## YOUR OBJECTIVE:
With the pictures left out, write out exactly the lines of the listing below that run from the line with "Créer un blog avec CanalBlog" through the line with "Privacy Policy".

## DATA:
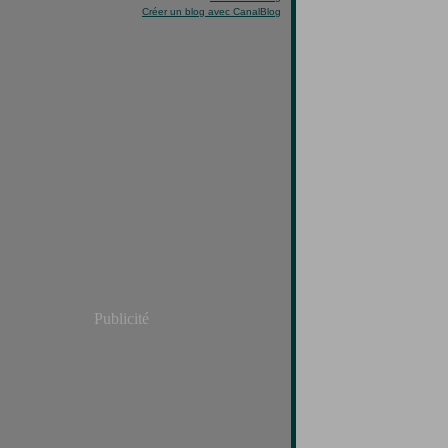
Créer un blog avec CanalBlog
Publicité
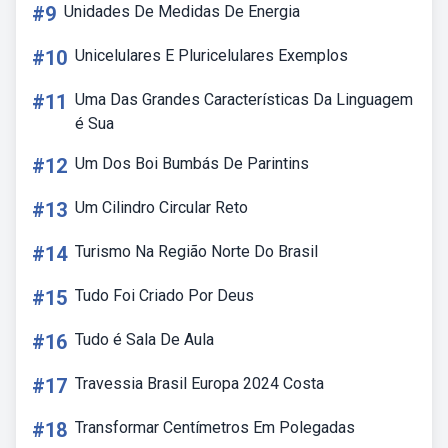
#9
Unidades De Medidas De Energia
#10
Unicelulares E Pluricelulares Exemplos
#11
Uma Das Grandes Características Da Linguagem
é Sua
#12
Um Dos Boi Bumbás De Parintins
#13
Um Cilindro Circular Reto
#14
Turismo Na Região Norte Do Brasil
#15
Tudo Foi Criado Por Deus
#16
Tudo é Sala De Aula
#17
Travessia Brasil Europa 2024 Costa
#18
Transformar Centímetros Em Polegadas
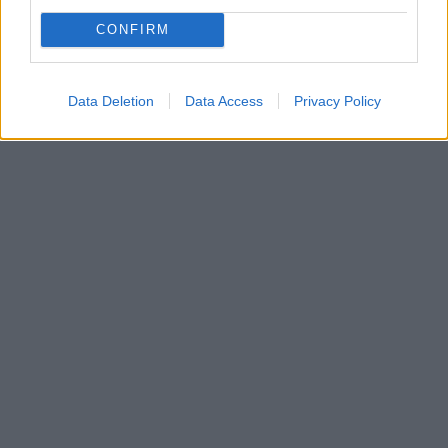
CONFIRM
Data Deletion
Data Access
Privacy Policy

* * *

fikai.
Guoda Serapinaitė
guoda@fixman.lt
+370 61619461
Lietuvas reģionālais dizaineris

* * *

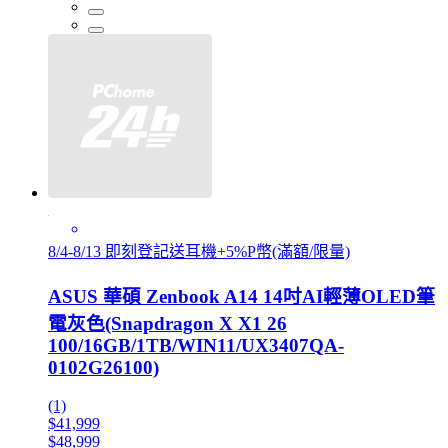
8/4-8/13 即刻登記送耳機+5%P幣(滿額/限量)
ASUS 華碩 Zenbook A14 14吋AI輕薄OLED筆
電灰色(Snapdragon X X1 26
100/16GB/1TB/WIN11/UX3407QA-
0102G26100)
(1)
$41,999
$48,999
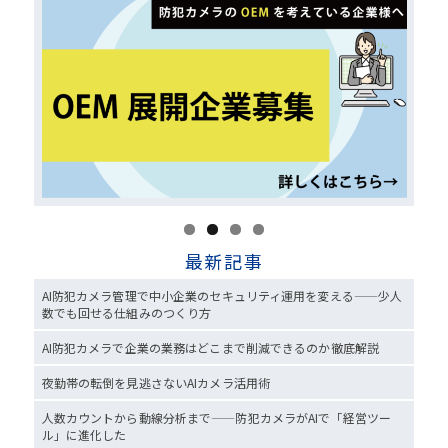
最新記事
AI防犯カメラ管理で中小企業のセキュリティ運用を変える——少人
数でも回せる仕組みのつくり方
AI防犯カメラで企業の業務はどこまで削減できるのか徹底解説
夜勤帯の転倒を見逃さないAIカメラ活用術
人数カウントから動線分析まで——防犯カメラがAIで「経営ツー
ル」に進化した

## RESULT:
Créer un blog avec CanalBlog
Publicité
#9
Unidades De Medidas De Energia
#10
Unicelulares E Pluricelulares Exemplos
#11
Uma Das Grandes Características Da Linguagem
é Sua
#12
Um Dos Boi Bumbás De Parintins
#13
Um Cilindro Circular Reto
#14
Turismo Na Região Norte Do Brasil
#15
Tudo Foi Criado Por Deus
#16
Tudo é Sala De Aula
#17
Travessia Brasil Europa 2024 Costa
#18
Transformar Centímetros Em Polegadas
CONFIRM
Data Deletion
Data Access
Privacy Policy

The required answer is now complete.